Yaşanan olumsuzluklara önlem niteliğinde getirilen yeni düzenleme ve oluşturulan Kurul; gerek hukuki zemin yetersizliği gerekse ekonomik faktörlerde oluşturduğu suni etki bakımından özellikle uzun vadede olumsuz sonuçlara gebe olduğu aşikardır.
Gerçekten, işbu bilgi notundan da açıkça anlaşıldığı üzere, yaptırım öngörülen olgular oldukça muğlak ve öngörülemez nitelikte olmakla birlikte Kurul’a bu hususta geniş bir takdir yetkisi verilmiş; tüm bunların özellikle hemen hemen tüm maliyeti elde olmayan sebeplerle ‘fahiş’ olarak nitelendirilebilecek düzeyde artmış üreticinin, birey bazında her an yaptırım tehlikesi ile karşılaşma kaygısına, genel olarak piyasayı ise öngörülemezlik ve bilinmezliğe sürüklemiş; tüm bu nedenler sonucunda üretici fiyat endeksinde yaşanan artış uzunca bir süredir engellenememiş, bu durum ise başta işsizlik ve üretimde durağanlığa yol açmıştır.
Tüm bu etkilerin yanı sıra mevzuatta ‘Resen Denetleme’ usulü izah edilmemiş, Kurul’un böyle bir yetkiye sahip olduğu dahi örtülü olarak düzenlenmiş idari yaptırım kararının verilmesi halinde karara karşı 5326 sK. Kapsamında öngörülen itiraz usulünün tatbik edilebileceği bile belirtilmemiştir.

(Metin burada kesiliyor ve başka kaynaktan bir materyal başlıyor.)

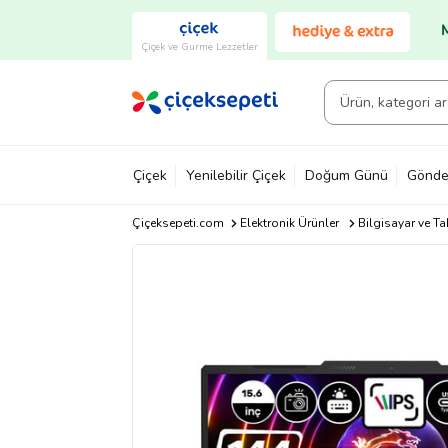
Çiçek ve Gurme Lezzetler
Çiçek
Yenilebilir Çiçek
Doğum Günü
Gönde
Çiçeksepeti.com
Elektronik Ürünler
Bilgisayar ve Ta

Dolayısıyla 17.04.2021 tarihinde oluşturulan Kurul’un hangi donelerden hareketle denetim yapacağı; resen denetleme yapılması halinde nasıl bir usul tatbik edileceği; ‘Acil Durum’, Zorunlu İhtiyaç’, ‘Adil Olmayan Artış’ gibi tamamen yoruma açık olmakla birlikte sınırı mevzuat ile belirlenmemiş olguların, mevzuattaki yetersizlik sebebiyle neye göre ve nasıl belirleneceği Kurul tarafından verilecek kararlar ile anlaşılacaktır.
Av. Ahmet Bahadır Güz
Güz & Güz Hukuk Danışmanlık
Bilgi notu niteliğindeki işbu çalışmamızda verilen tüm bilgiler Avukat meslektaşlarımıza fayda sağlaması gayesi ile hazırlanmıştır.